One of the issues to consider when choosing a multi-model database is how to support various models. A common approach is to base the database engine on a single native underlying model, while other models are built on top of it. The hierarchical data model is more capable of presenting the characteristics of the underlying basic model.
For example, in phase 16th of the ThoughtWorks technology radar, the features of the DSE database based on Cassandra are discussed, and the tradeoffs are also mentioned:
The Cassandra-based DSE map database positioning is a large-scale data set, compared with the neo4j of our long-term favorite began to show some limitations. This is a matter of trade-offs; For example, you will lose the properties of the acid transaction and the mode freedom of the NEO4J runtime, but you can access Cassandra's underlying tables, as well as the integration of analytics workloads and spark, with powerful tinkerpop/ Gremlin Query Language can be used, this is indeed a choice worth considering.

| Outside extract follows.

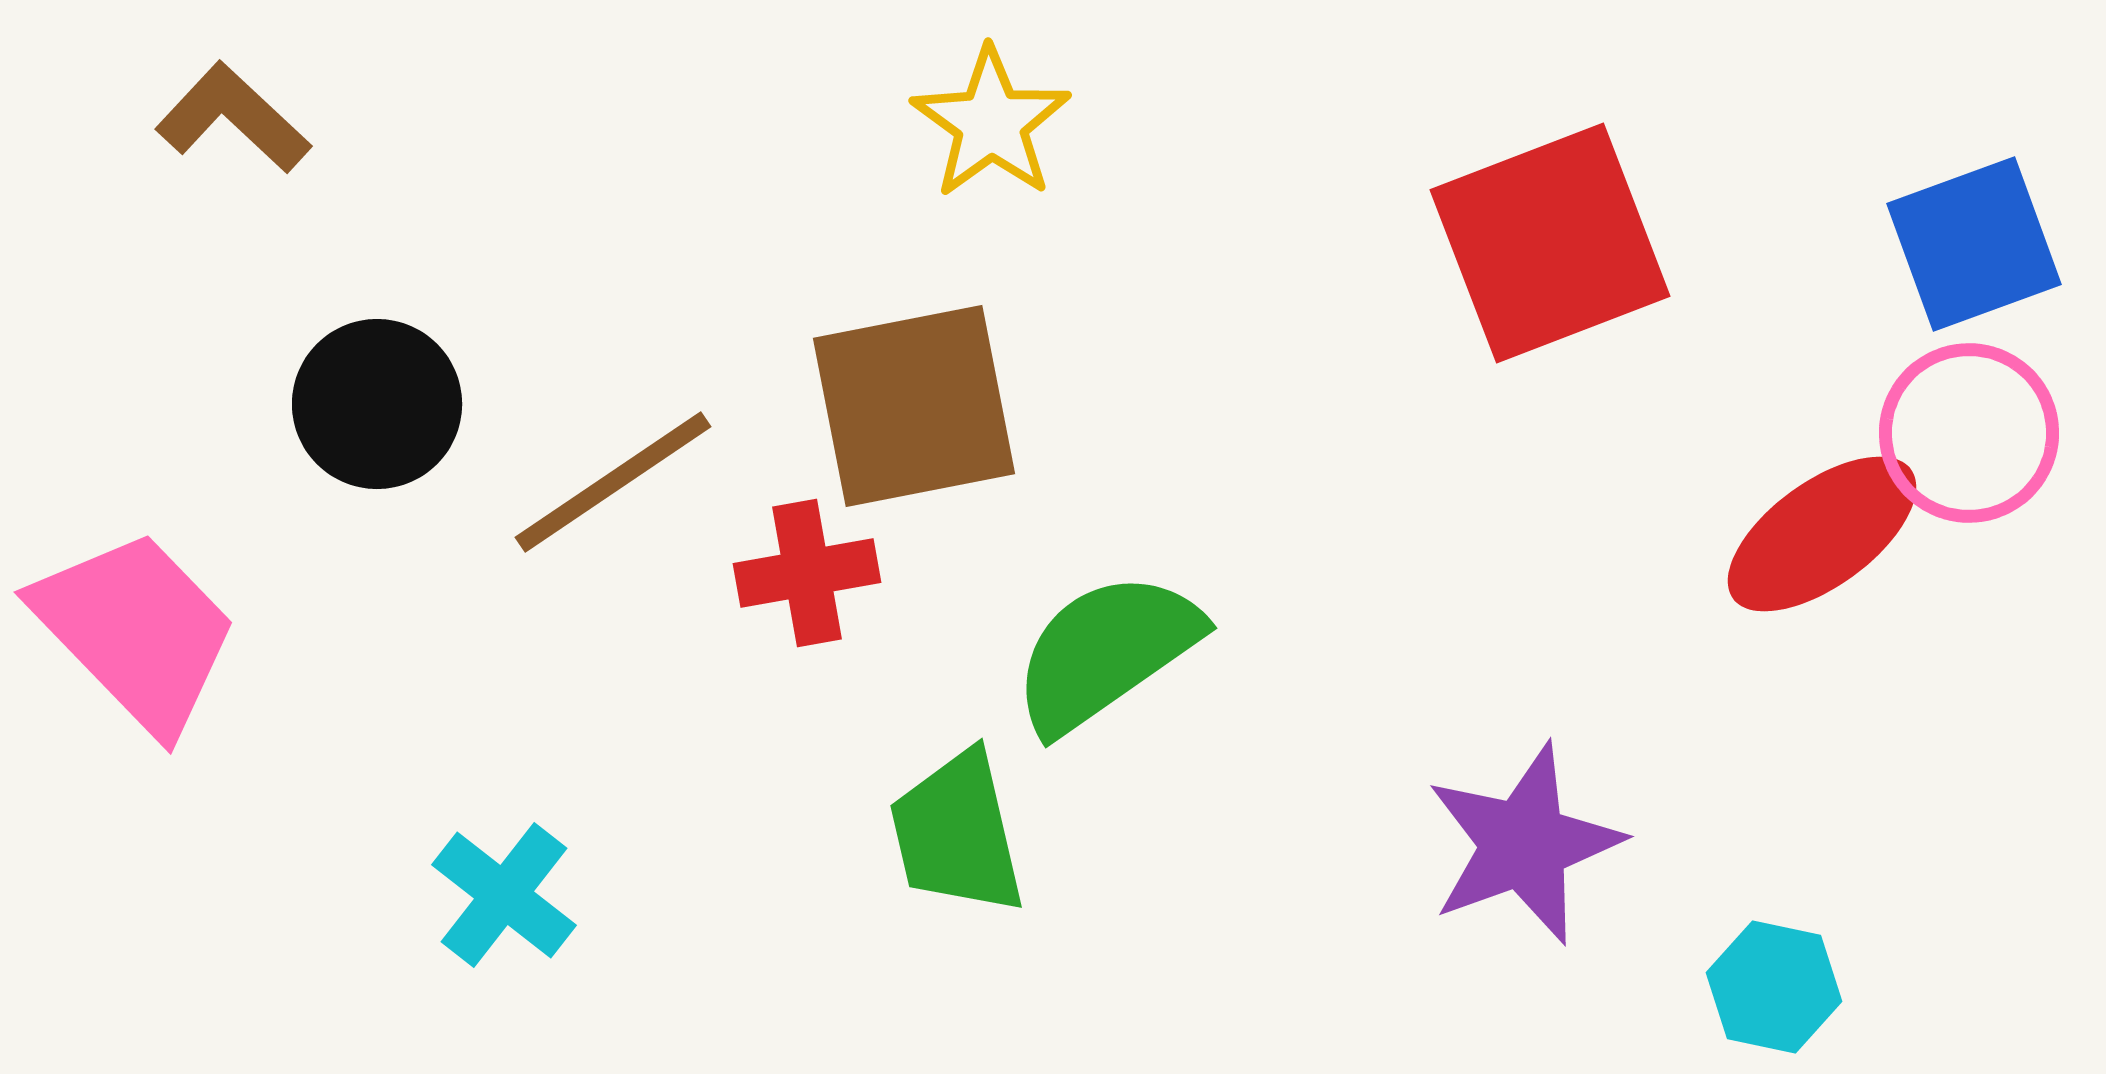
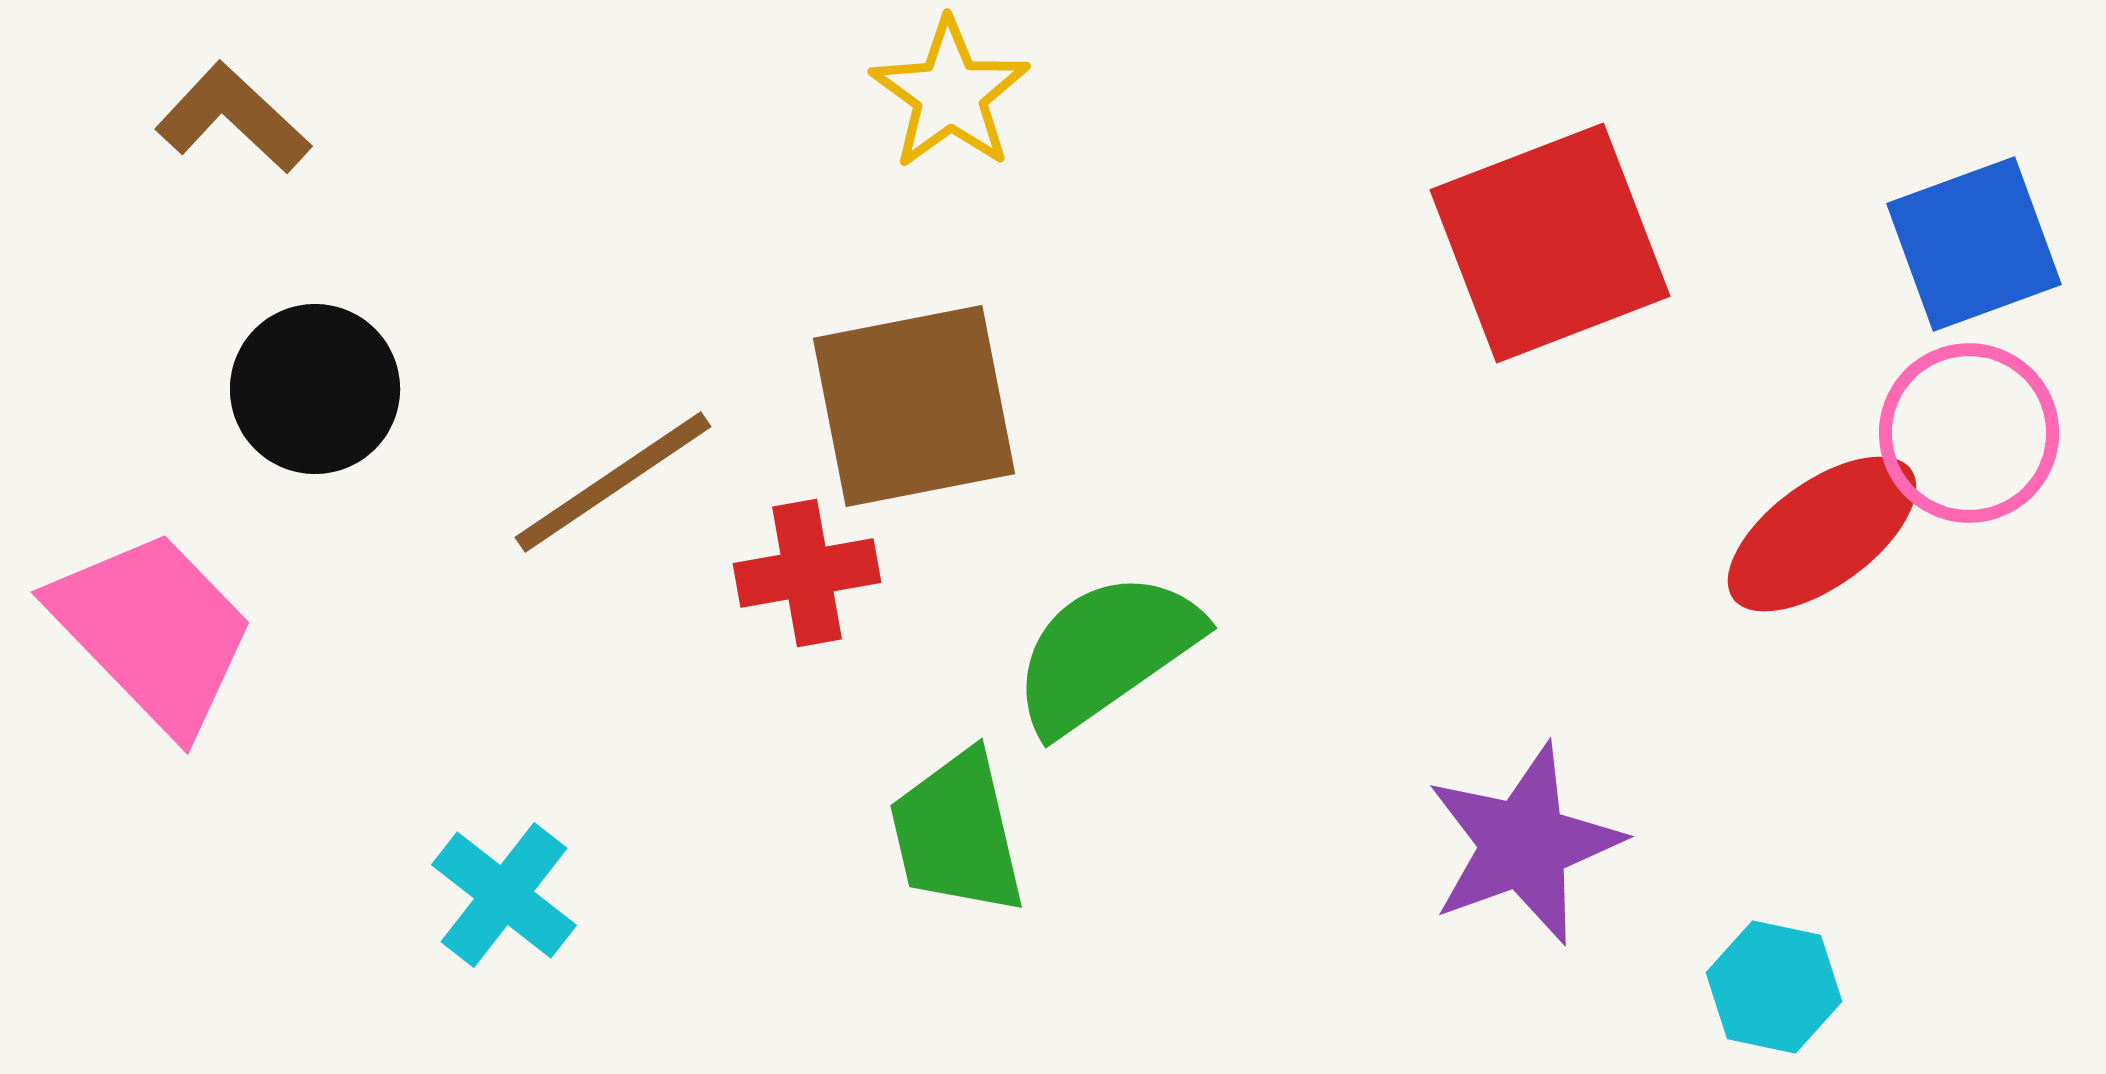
yellow star: moved 41 px left, 29 px up
black circle: moved 62 px left, 15 px up
pink trapezoid: moved 17 px right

If you consider the various data types in your Web application, you may find that different data types have different requirements for consistency, and that the number of data types that actually require immediate consistency is relatively small.
The ThoughtWorks point cited above also mentions another important factor in considering a multi-model database?-? the integration and interaction between different models and data engines, as well as the use cases for various operations and analysis of data access. The DSE supports data analysis by using Spark (DSEwww.tkcyl1.com analysis) to access graph data, and the DSE search engine provides the ability to create various query indexes on the data in the DSE database.
Four steps for microservices data model operations
Now that we've explored the pros and cons of hybrid persistence and multi-model approaches, how do we decide which data models are suitable for massively scalable microservices applications? You can follow these steps:
1. Identify the primary data types in your application, create a service for each of these types, and have each service take control of the corresponding persistence layer. When possible, multiple model databases are used for all services, allowing services to be different in the model that interacts with the data.
2, using tabular (such as the DSE database) as the network level of scalability and availability of the main model, and then based on the need to build layered key-value pairs and document Data model. It is important to consider the various methods of accessing data in operational and analytic use cases in order to plan ahead for the use of features such as search indexing and replication in the data Analysis Center.
3, use the method to represent (that is, the DSE chart) highly correlated data, especially when the relationship between entities has multiple or multiple attributes, and the number is more than the entity's own attributes, or need to catch many-to-many relationships between the same entities.
4. Retain the legacy investment in relational database technology without the need for change. For example, when your case is large-scale, low latency, and high availability, use a traditional relational database.
I hope this article provides a useful framework for readers to consider how and how to support a multi-data model in an application, and when to consider using a multi-model database.
Jeff Carpenter, a technology evangelist at DataStax, leverages his knowledge of system architecture, MicroServices, and Apache Cassandra to help developers and operations engineers build scalable, reliable, and secure distributed systems. Jeff is the author of << Www.aboyule.org/Cassandra: The second edition of the authoritative guide.
Should you choose a hybrid persistence or a multi-model database?